That said, it is hard (if not impossible) to predict how long this US stock rally will continue. QE2 is set to end this summer, but if unemployment continues to persist, might we see QE3? Conversely, if QE2 is allowed to expire, how does the Fed begin mopping up all this excess liquidity without causing a dislocation in the bond markets and precipitating a spike in the US Dollar? Finally, how much of our exported inflation (prices in cotton, corn, wheat, oats and soybeans) can the developing world tolerate before social unrest becomes even more widespread? While I don’t pretend to know the answers to these questions, we keep our portfolio positioned to shield our assets against these uncertainties while looking to gather gains in a prudent way.

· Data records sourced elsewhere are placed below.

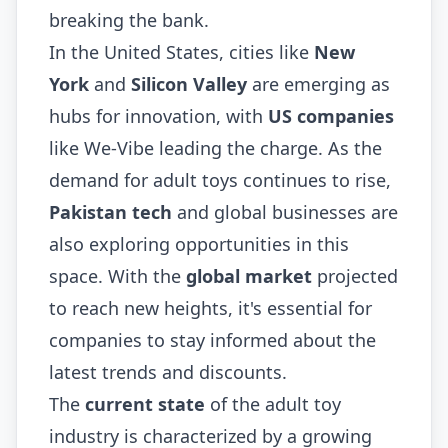
breaking the bank.
In the United States, cities like
New
York
and
Silicon Valley
are emerging as
hubs for innovation, with
US companies
like We-Vibe leading the charge. As the
demand for adult toys continues to rise,
Pakistan tech
and global businesses are
also exploring opportunities in this
space. With the
global market
projected
to reach new heights, it's essential for
companies to stay informed about the
latest trends and discounts.
The
current state
of the adult toy
industry is characterized by a growing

I’ve spent a good deal of time during the month of January insuring that, as a firm, we are not falling victim to “confirmation bias” – that is, the tendency to favor information that confirms your preconceptions or hypotheses regardless of whether the information is true. Confirmation bias is more difficult than ever to avoid, given that, if you have any idea you can likely find information to support it on the Internet. Confirmation bias is one of the primary factors we investigate when deciding to terminate a manager from our Fund-of-Funds. To quote Wikipedia, “Confirmation biases contribute to overconfidence in personal beliefs and can maintain or strengthen beliefs in the face of contrary evidence. Hence they can lead to disastrous decisions, especially in organizational, military, political and social contexts.”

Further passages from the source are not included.